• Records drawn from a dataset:
'''

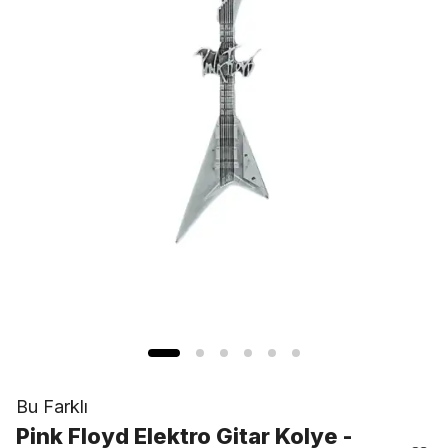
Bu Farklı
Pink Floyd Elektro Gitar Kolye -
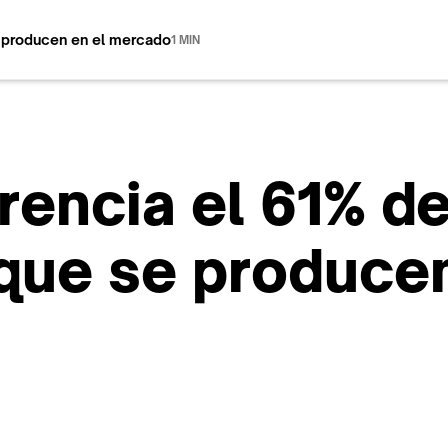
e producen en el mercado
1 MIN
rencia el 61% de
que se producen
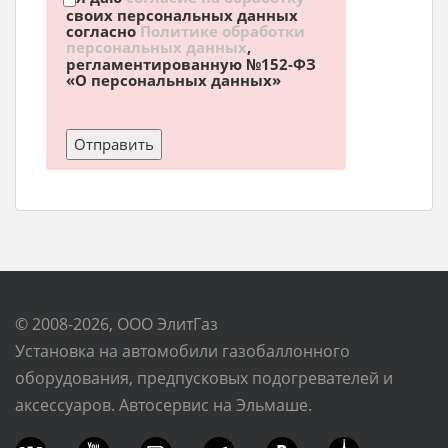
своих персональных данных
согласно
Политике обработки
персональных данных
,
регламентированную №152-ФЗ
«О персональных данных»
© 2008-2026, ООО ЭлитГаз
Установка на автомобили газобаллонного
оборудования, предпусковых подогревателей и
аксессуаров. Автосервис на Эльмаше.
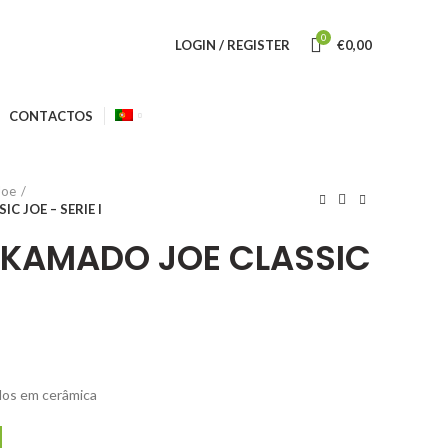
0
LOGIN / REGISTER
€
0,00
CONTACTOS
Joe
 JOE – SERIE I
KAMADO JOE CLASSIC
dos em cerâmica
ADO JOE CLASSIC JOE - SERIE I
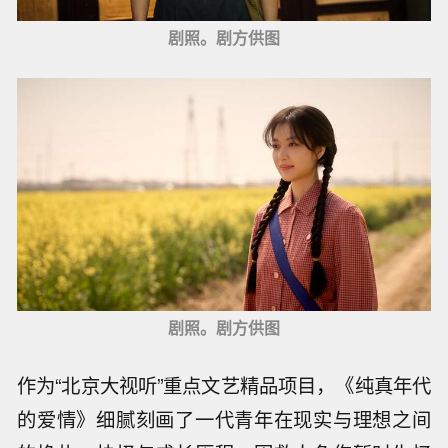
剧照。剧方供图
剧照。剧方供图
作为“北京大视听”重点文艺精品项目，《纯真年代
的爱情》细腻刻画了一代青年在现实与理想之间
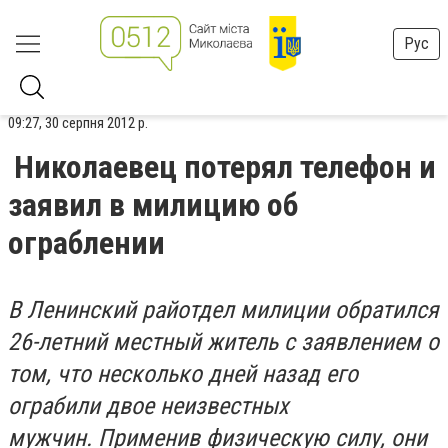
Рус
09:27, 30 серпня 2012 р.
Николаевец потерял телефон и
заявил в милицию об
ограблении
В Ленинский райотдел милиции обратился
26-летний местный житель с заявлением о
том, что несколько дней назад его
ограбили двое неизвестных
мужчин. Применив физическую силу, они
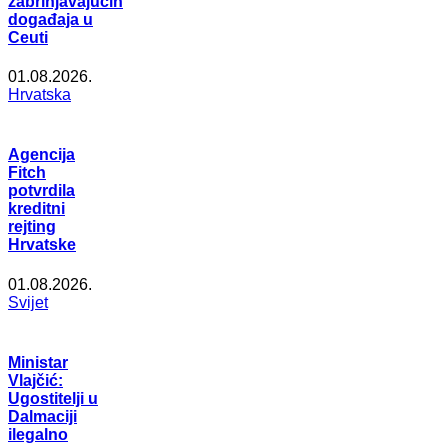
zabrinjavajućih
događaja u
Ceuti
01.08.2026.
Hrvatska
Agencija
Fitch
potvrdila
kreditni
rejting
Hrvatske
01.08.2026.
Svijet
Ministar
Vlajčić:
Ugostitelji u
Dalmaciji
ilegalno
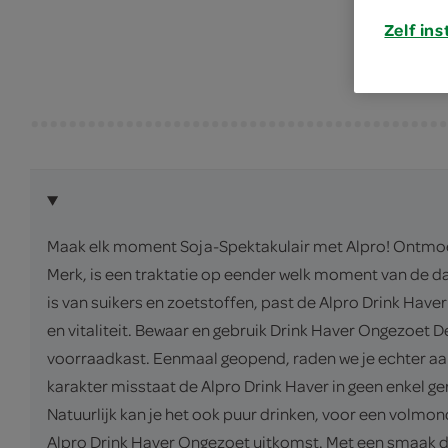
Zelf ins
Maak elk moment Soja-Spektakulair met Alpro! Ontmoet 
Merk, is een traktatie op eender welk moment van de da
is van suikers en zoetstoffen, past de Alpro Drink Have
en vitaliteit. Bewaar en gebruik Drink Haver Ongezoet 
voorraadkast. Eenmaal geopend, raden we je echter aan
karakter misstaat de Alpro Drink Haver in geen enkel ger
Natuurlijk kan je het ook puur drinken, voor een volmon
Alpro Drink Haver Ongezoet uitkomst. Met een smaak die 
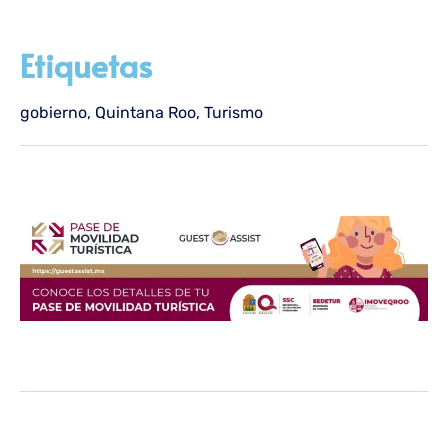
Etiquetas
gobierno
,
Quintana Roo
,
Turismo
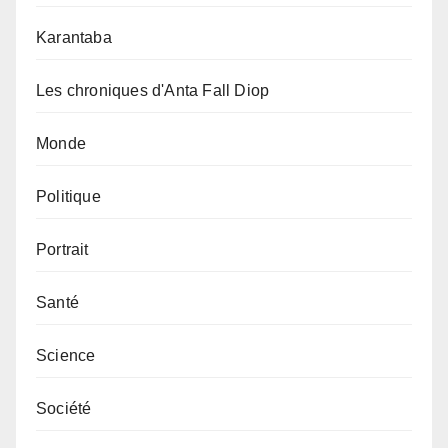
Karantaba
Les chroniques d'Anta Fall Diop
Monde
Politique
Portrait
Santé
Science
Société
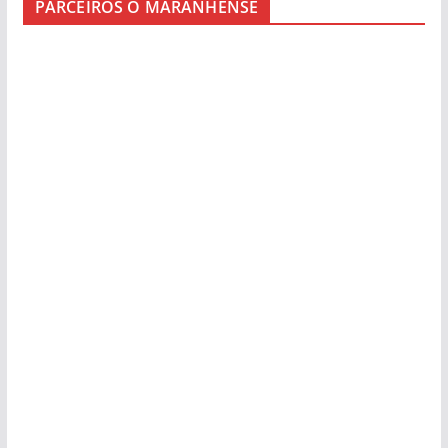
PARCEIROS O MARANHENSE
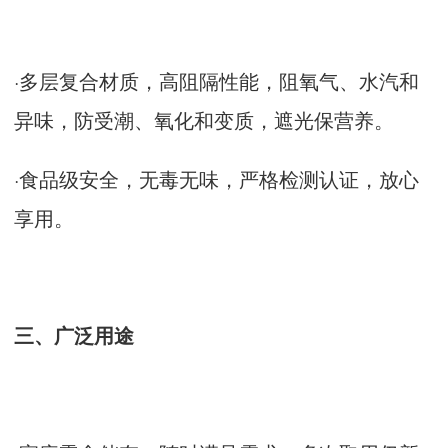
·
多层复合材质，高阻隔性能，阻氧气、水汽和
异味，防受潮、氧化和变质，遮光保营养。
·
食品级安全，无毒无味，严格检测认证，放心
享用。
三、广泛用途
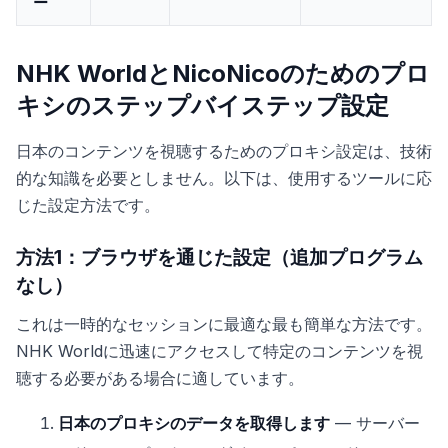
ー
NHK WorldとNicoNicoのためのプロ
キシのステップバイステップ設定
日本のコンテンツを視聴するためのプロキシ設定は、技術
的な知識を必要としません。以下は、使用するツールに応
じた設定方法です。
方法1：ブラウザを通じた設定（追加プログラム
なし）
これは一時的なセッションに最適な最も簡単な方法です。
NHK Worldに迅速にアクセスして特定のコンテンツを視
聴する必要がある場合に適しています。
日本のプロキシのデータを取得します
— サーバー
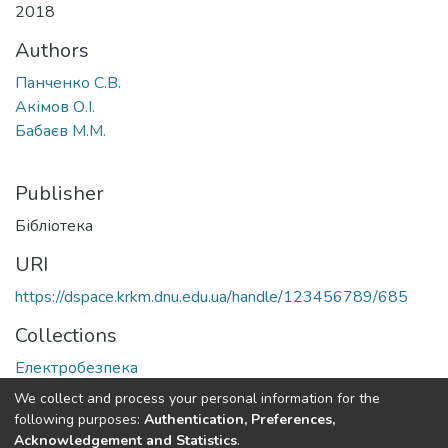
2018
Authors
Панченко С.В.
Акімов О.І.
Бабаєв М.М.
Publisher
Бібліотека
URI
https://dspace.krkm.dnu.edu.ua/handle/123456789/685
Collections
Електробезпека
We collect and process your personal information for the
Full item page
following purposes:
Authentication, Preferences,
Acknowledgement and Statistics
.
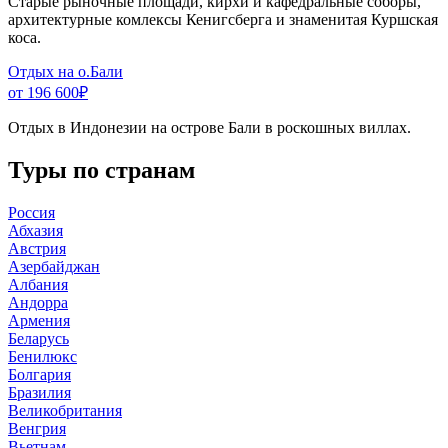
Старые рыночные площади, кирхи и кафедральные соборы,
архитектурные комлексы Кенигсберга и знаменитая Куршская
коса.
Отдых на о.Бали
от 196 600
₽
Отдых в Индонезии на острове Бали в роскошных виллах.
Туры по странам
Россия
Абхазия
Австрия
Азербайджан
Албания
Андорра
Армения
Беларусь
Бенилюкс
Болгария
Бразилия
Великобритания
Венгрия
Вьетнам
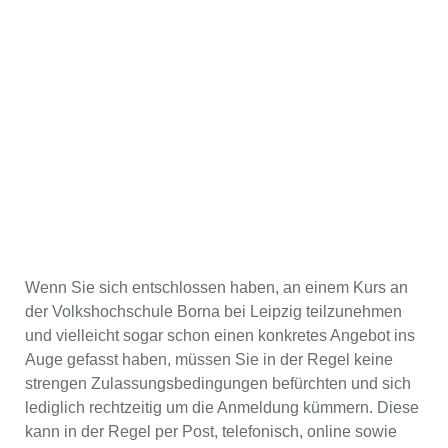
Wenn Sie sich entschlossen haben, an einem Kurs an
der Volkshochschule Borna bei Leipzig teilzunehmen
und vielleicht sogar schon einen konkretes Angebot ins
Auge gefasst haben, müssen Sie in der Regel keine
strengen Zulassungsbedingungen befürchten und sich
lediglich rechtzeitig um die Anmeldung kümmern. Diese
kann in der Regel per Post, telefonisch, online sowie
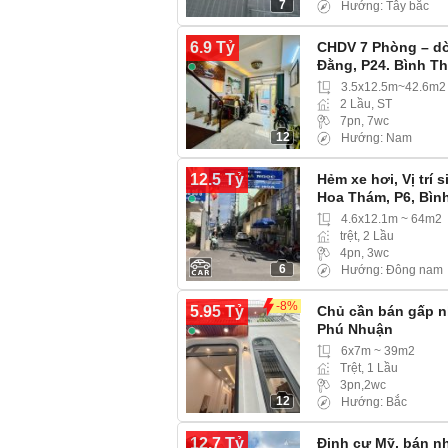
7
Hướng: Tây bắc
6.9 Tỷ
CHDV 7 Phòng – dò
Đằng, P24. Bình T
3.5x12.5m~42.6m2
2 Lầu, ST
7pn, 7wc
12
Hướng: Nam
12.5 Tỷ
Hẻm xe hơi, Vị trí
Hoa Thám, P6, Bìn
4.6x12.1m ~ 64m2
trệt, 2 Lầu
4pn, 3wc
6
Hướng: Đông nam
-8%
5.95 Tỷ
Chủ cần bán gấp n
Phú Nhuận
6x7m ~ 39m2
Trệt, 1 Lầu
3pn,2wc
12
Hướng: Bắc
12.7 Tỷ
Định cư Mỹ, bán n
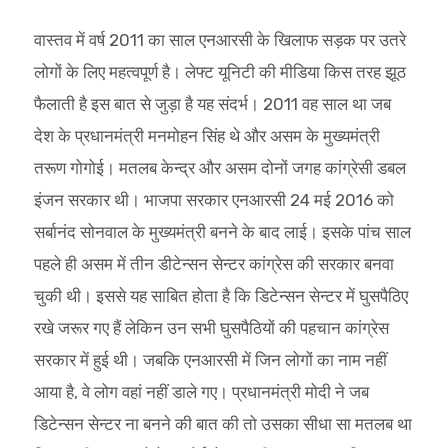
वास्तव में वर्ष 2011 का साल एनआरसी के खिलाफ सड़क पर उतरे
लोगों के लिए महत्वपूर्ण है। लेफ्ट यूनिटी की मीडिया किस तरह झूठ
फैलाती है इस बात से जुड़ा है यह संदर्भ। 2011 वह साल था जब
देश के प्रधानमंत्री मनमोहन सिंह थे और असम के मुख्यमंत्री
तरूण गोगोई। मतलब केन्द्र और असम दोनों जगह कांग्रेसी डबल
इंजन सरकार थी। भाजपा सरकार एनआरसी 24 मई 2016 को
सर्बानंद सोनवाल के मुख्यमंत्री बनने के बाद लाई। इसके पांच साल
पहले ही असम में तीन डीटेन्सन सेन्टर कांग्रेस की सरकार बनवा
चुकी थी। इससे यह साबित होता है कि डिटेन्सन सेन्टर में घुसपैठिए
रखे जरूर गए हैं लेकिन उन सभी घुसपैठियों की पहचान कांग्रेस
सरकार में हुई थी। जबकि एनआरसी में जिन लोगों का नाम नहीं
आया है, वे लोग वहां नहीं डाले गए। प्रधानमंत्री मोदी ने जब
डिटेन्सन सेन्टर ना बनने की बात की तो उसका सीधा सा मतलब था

'''

• What to do:
In the entries above, identify every line with the string "Hướng".

• Solution:
Hướng: Tây bắc
Hướng: Nam
Hướng: Đông nam
Hướng: Bắc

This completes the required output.